Please give back each line below unchanged; none of the pictures should appear.

**MATERIAL PROVIDED**
____________________

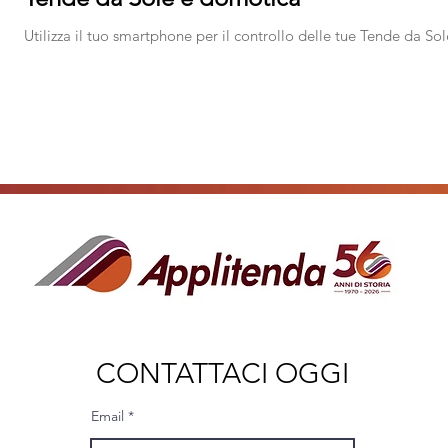
Utilizza il tuo smartphone per il controllo delle tue Tende
CONTATTACI OGGI
Email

____________________

**EXPECTED ANSWER**
Utilizza il tuo smartphone per il controllo delle tue Tende
CONTATTACI OGGI
Email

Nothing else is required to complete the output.